Viaggio in Italia? Omaggio a Luigi Ghirri
Installation curated by Steve Bisson
Partecipants: Alessandro Calabrese, Alessandro Ligato, Allegra Martin, Andrea Bosio, Anna Positano, Daniele Cinciripini, David Wilson, Fabrizio Vatieri, Fabrizio Saiu, Fulvio Bortolozzo, Gianfranco Gallucci, Giovanni Pasinato, Giuseppe De Mattia, Luca Capuano, Milo Montelli, Nicola Mazzuia
Galleria Browning, Asolo
01.11.2013 – 10.11.2013
Opening: November 1, 2013, at 18:00
Open saturday and sunday (11:00 - 12:30 e 16:00-19:30) or by appointment
«In 1984, 30 years after the famous film by Roberto Rossellini with Ingrid Bergman and George Sanders ‘Viaggio in Italia’ (Journey to Italy), the photographer Luigi Ghirri, with the same title, opens the project that marks the history of photography and research on the Italian landscape. The survey involved a large group of photographers from Gabriele Basilico to Olivo Barbieri, from Guido Guidi to Vincenzo Castella to name just a few. These authors have marked a fundamental discontinuity in the way the photographer relates to the territory, influencing generations (not just photograhers) in the following decades.
After further 30 years, it is worth to ask ourselves where this journey has brought us, but even more where are we going? What is the future? Friedrich Nietzsche more than a century ago warned us, prospecting nihilism, that God is dead, in the sense that God no longer makes the world, and so the optimism at the base of Western culture has collapsed. The future is no longer a promise, is unpredictable and perhaps even a threat. So we live in an eternal present, because the look to the future is frightening, and thus the existential risk is to roll towards an infinite nothing. And there is nothing really more actual than this if I think of the Italy I live in and to the younger people.
If it is true that today we live in a nihilistic culture that has nothing to do with the future, it’s important, as Martin Heidegger suggested, not to put it on the door but to look it straight in the face. No resignation but the will to take note of it. And it is this attitude that we inherit from Ghirri and other conscious photographers. The criticism consists in the problematization of the obvious, that in terms of “landscape”, means putting in crisis, do not be satisfied of what you see.
Therefore it is essential to be aware of the situation in which we live, and of the main news: the man is no longer the subject of history, as deposed by technology, the highest form of rationality, even higher than the economy which still suffers from a passion, that of money.
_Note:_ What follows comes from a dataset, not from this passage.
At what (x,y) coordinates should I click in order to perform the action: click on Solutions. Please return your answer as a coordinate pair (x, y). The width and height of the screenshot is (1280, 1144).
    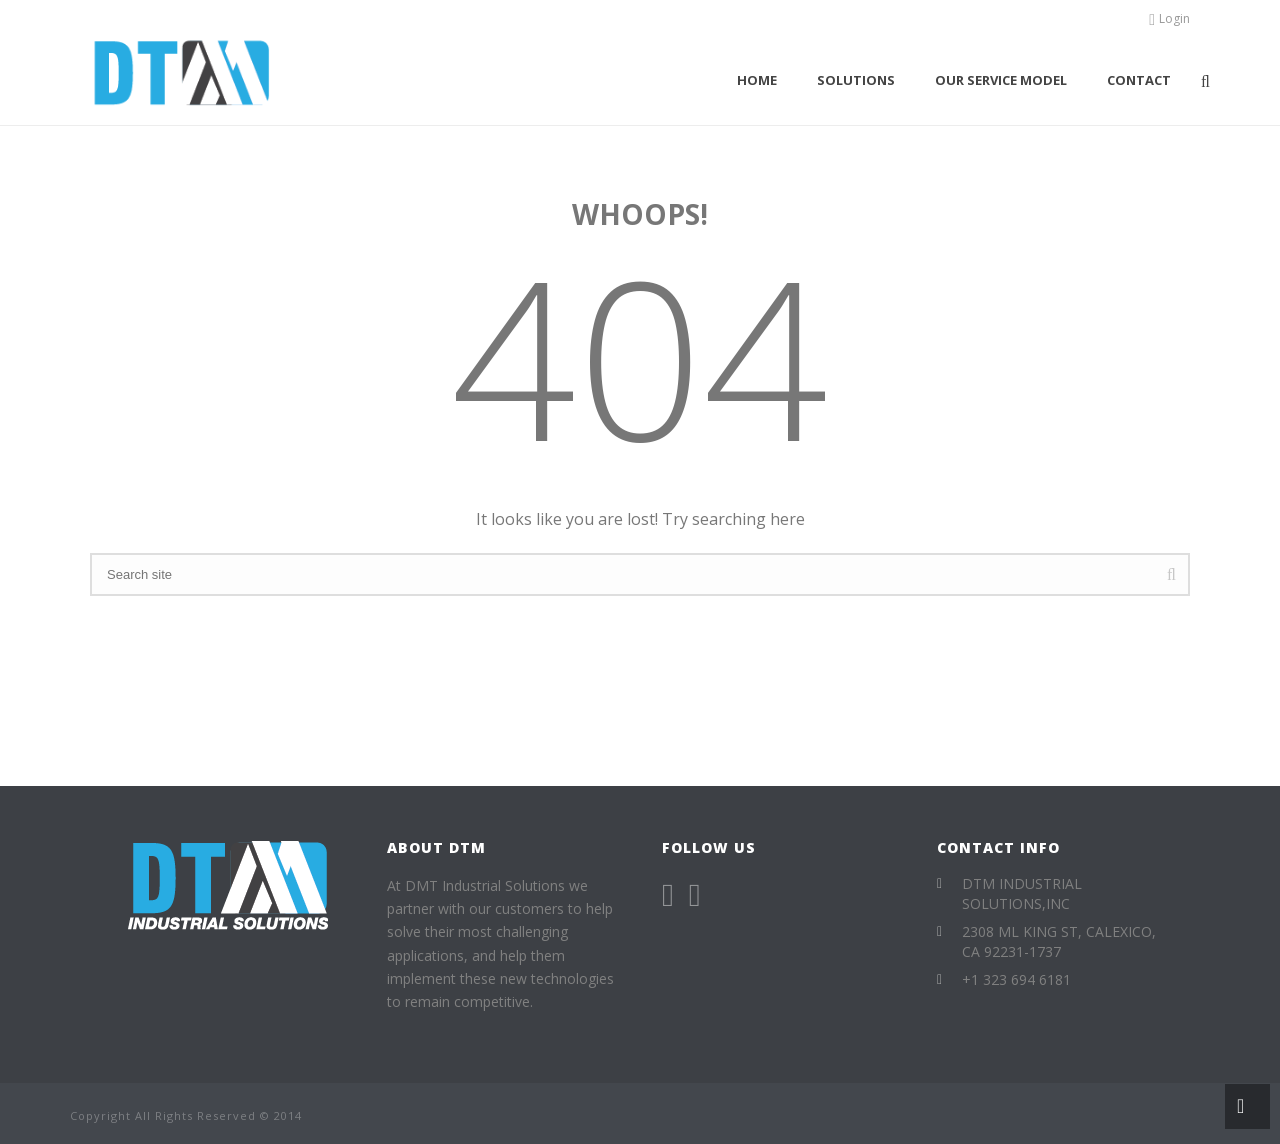     Looking at the image, I should click on (856, 80).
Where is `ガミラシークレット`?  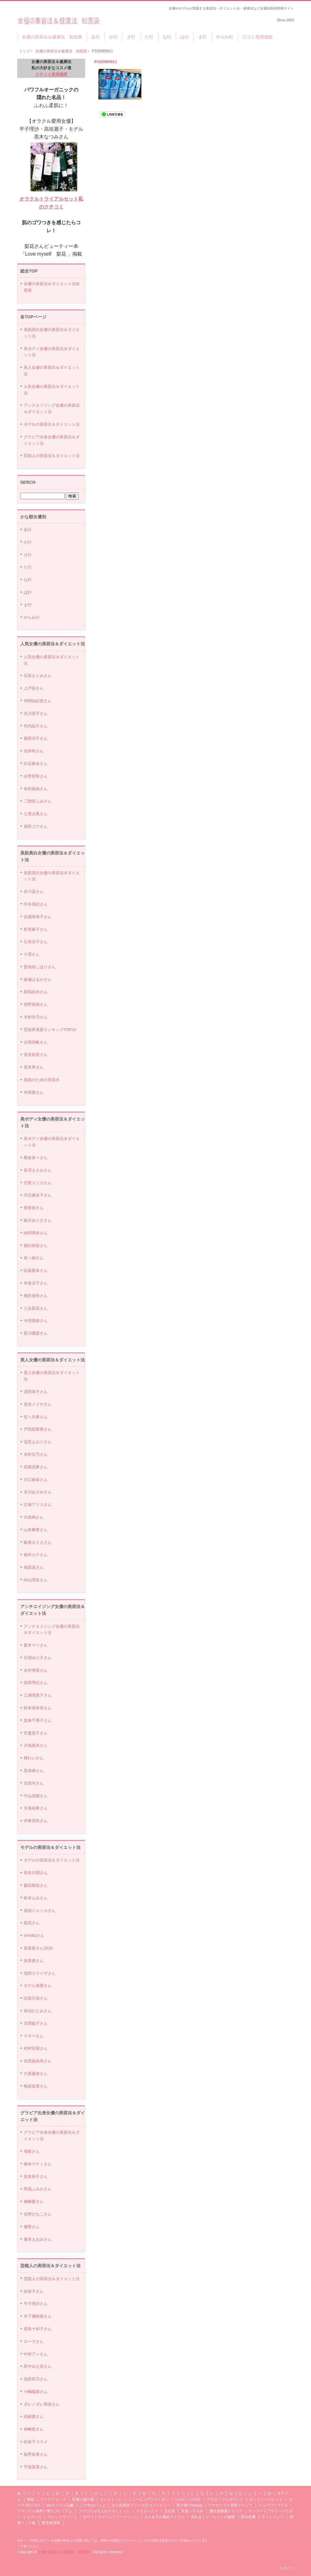 ガミラシークレット is located at coordinates (265, 2499).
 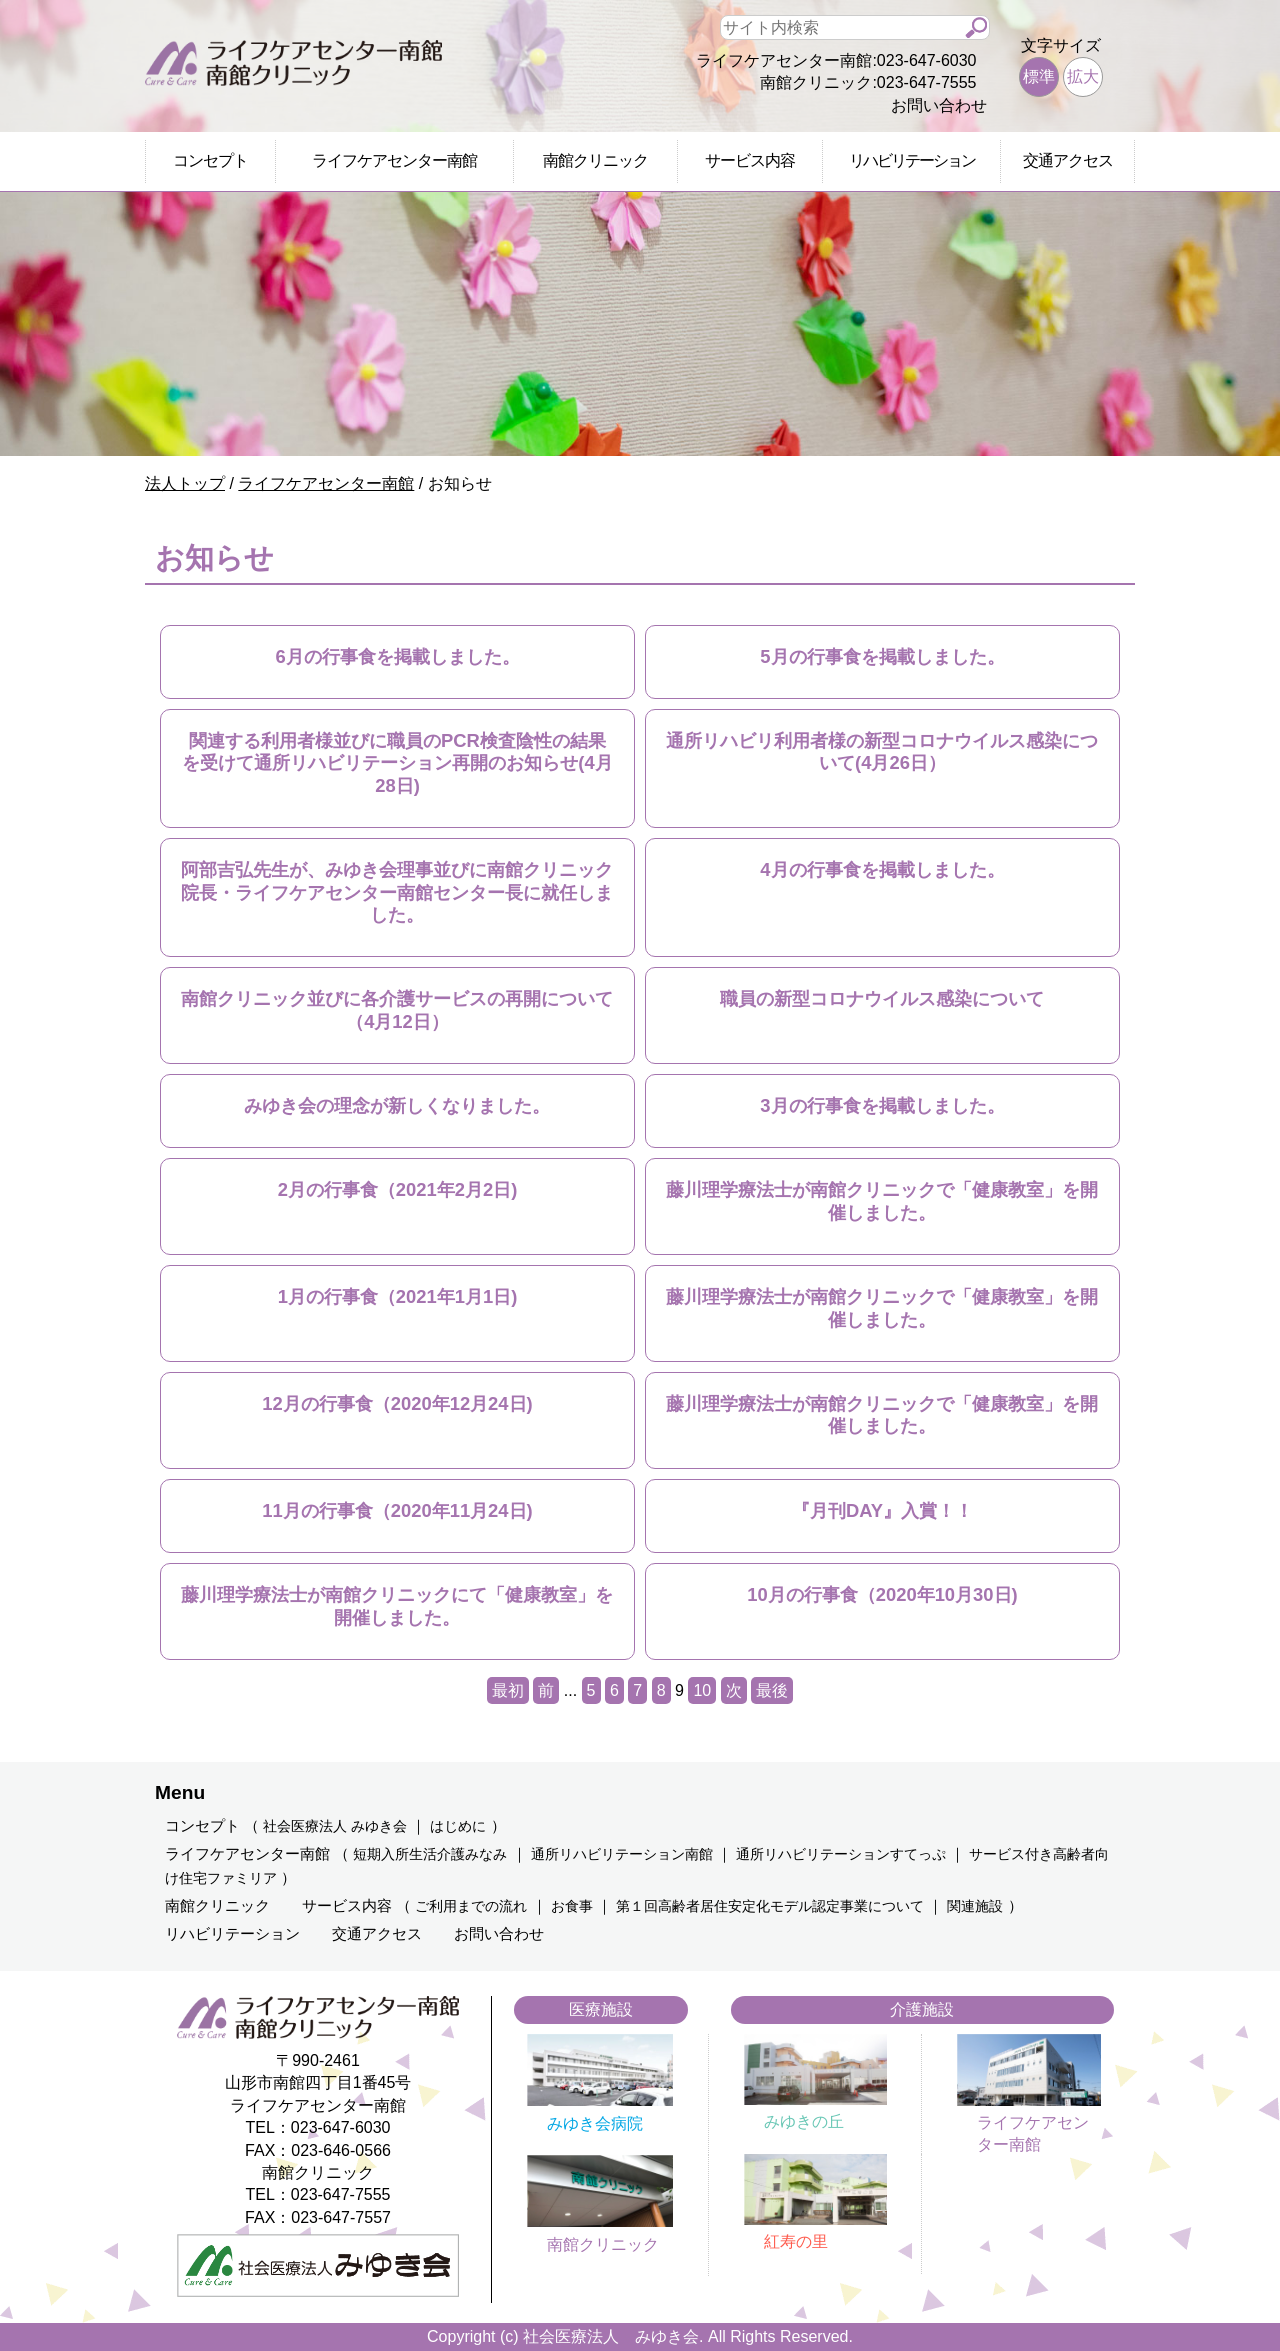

The age of technology has been anticipated intuitively by Hegel who wrote that when a phenomenon increases quantitatively it causes a qualitative change of the landscape. With Marx, we can say that the technique, once a means, has now became the purpose. Today one no longer understands what is beautiful or sacred, but what is useful. Decision-making processes, and democracy, have shifted from politics to economics, and from this to the technique.
For all this, we are left with the doubt if we are all incompetent with respect to the future, and the complexity of the information required by the technological digestion. The risk in such a scenario is really to decide only on the basis of rhetorical factors? As a man and as a curator I feel the need for an inner rest as much as for an exterior dialogue. So I thought of an installation for 2014 that will carry the same title but with a question mark at the end ‘Viaggio in Italia ?’ (‘Journey to Italy?’). So as to relate to the past and to investigate the future. Adopting a shared method again, I invited a group of esteemed Italian photographers, artists and friends to bring their own thinking on photography and landscape.
Conscious that the way to ask a question often determines the response, I asked them to put aside the camera and to trace this thought freehand, standing still some way. A gesture more antiquated than the click of a machine, but perhaps less inscribed in a scientific gaze. Provocatively I then asked everyone to send me a postcard without thinking too much, pulling it out from that confused imaginary which is the Italian landscape.»